>>>>>

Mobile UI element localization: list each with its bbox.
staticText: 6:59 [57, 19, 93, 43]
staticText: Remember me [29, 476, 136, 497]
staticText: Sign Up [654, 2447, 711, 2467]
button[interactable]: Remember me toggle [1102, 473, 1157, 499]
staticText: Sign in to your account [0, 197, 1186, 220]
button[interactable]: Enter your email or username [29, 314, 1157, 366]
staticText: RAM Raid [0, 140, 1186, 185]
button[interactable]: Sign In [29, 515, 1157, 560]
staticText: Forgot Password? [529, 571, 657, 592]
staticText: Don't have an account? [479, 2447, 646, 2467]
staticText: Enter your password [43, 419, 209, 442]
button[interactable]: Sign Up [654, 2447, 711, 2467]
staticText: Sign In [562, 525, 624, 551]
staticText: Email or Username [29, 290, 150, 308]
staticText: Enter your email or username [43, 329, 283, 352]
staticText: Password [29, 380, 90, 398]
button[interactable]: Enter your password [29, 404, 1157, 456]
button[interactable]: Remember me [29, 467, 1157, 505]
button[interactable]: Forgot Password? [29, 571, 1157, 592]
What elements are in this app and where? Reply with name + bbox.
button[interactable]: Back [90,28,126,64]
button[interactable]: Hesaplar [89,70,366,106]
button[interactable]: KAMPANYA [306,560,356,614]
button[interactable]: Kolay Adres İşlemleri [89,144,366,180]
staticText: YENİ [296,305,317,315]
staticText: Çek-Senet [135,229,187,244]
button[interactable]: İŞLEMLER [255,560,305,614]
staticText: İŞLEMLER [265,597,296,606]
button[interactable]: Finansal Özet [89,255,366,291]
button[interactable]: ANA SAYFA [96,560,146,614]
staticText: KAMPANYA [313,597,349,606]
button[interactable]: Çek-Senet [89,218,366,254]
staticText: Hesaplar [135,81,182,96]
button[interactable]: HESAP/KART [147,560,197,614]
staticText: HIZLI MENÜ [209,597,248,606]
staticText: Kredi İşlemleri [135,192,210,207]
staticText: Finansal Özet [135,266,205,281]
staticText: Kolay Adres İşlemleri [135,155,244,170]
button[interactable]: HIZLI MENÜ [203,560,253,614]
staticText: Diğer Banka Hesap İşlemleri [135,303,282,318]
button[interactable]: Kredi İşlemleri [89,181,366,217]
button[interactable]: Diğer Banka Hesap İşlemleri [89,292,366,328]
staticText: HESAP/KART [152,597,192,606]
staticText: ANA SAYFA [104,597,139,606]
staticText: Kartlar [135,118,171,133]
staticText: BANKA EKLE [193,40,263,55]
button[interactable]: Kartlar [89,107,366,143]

<<<<<

- [What is expected]
Your answer should consist only of the count of lines in the data that contain "bbox".

- [Problem solution]
2